山野:今のところ、視聴する際の基準は3つ設けています。ひとつ目は「なるべく新人の方を見る」ということです。「#VTuber準備中」や「#新人VTuber発掘」などのハッシュタグ、あるいは企業勢ならプレスリリースから、新しくデビューするVTuberはできるだけチェックするようにしています。

 すべての初配信を見るにはさすがにリソースが足りないですが、少なくとも最初の5分だけは見るようにしています。一口に初配信と言っても、自分の好きなものやこれからの活動目標を話す人もいますし、自分の世界観やキャラクター性を強く押し出す人もいます。大きく言えば、これらは「アバター文化」と「二次元文化」のバランスの違いだと言えます。そうした初配信ごとの差異をチェックするだけでも意味があります。

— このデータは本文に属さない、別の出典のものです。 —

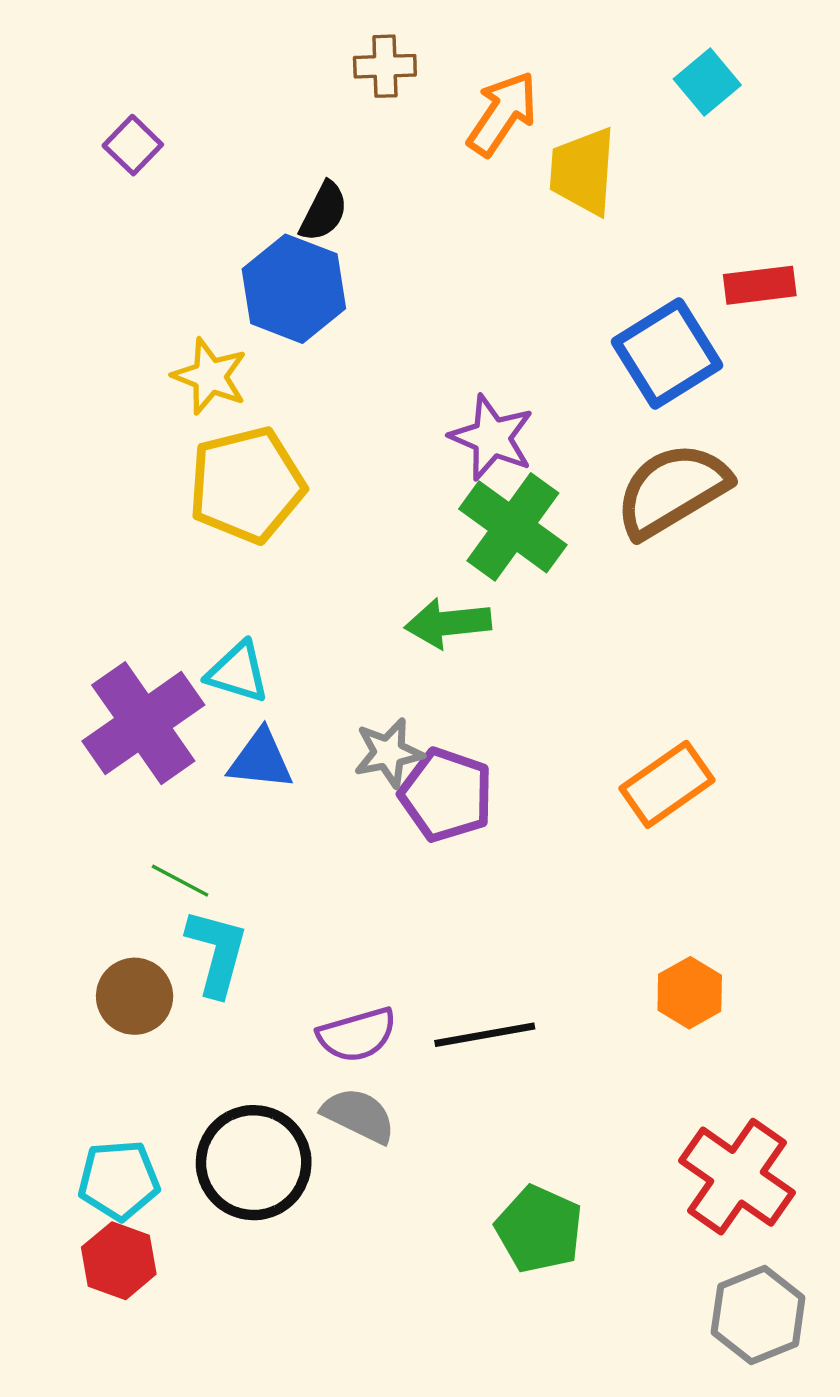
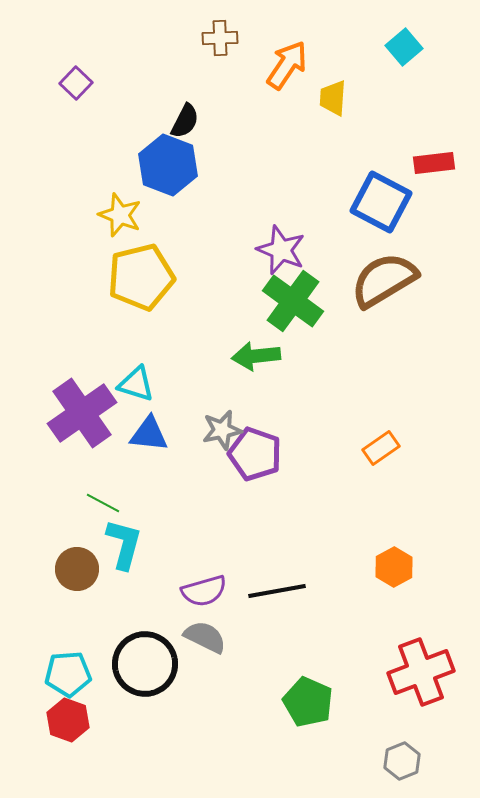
yellow trapezoid: (583, 171) -> (333, 98), size x0.7
blue square: (667, 353) -> (381, 202), turned -30
orange rectangle: (667, 784) -> (381, 448), size x0.7
red cross: (737, 1177) -> (421, 672), turned 34
gray hexagon: (758, 1315) -> (402, 761), moved, size x0.7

 そしてその過程で、「見事な配信をされる方だ」と感銘を受けるVTuberの方もいます。例えば、私は特に“マスコット系VTuber”の方々をよくチェックするようにしているのですが、その中でも、2025年6月21日に初配信をされた「FIRST STAGE PRODUCTION」5期生のもふちゅ大佐の配信にはいつも感銘を受けています。詳しくはもふちゅ大佐の配信を実際に観てもらいたいのですが、愛くるしいマスコットキャラクターのような見た目にぴったりな「声」と「話し方」は、まさに「もふちゅ大佐」という唯一無二の存在を生み出しています。先日行われた「朝活ゲーム配信」(11月4日)では、過去最長の8時間超えを記録しましたし、11月11日の「ポッキー&プリッツの日」では、YouTubeのチャンネル登録者数が4000人を突破しました。「幅広いVTuberを観るようにする」という実践が無ければ、こうした出会いも無かったでしょう。

【#初配信 】しょくん!け~れ~!わがはいが、もふちゅ大佐である!【#もふちゅ大佐 / #いちプロ 】#いちプロ5期生デビューリレー配信

 2つ目の基準はデータです。様々なアプリなどから得られた情報で、追うべきVTuberをチェックしています。

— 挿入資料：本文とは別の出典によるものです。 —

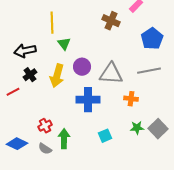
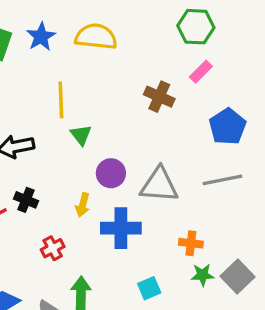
black cross: (30, 75) -> (26, 200), moved, turned -32
yellow arrow: (57, 76) -> (83, 205), moved, size x0.6
orange cross: (131, 99) -> (191, 243), moved
red cross: (45, 126) -> (53, 248), moved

 自分はとくに「ぶいまと!」を見ています。これは、様々なVTuberの配信状況を一覧でチェックできるアプリです。その上で、自分はXアカウント「ぶいまと!データ速報」の「再生率ランキング」に注目しています。

 再生率とは、再生回数をチャンネル登録者数で割った数値で、そのランキングはファンエンゲージメントの強いVTuberを示します。ここから、いままで発見することができなかったVTuberを発見できたりします。

 そして、再生率ランキングからは最新トレンドも浮かび上がってきます。最近だと、ある女性VTuberの方が、読み方のわからないガンダムシリーズの名称に触れる配信が何万回も再生されていて、その日の世界ランキング2位に浮上していた、なんてこともありました。当時、『機動戦士Gundam GQuuuuuuX』が大変流行っていましたから、その影響を受けてのバズりでしょう。

 あとは、最近チャンネル登録者数や再生回数が急増したVTuberの方の配信も観に行き、「何が要因となってそこまで数字が伸びたのか?」ということを検討するようにしています。自分があまり知らないVTuberの方だった場合は、特に綿密にチェックをします。直近の事例だと、「MAD TOWN」効果を受けて注目度が一気に上がり、11月6日に「チャンネル登録者数8万人耐久歌枠」を行ったメーメントヴァニタスさん(「無原唱レコード」所属)は衝撃的でした。もともとメーメントヴァニタスさんのYouTubeチャンネル登録者数は、10月1日午前0時の段階で13700人で、11月1日午前0時の段階で48300人ですので、「MAD TOWN」が開催された一カ月間だけで34600人の増加です(※独立研究者のmyrmecoleonさんよりデータ提供をいただきました)。そんな彼女の「8万人耐久歌枠」は同時接続数が3400人を突破、高評価数も5000を突破しました。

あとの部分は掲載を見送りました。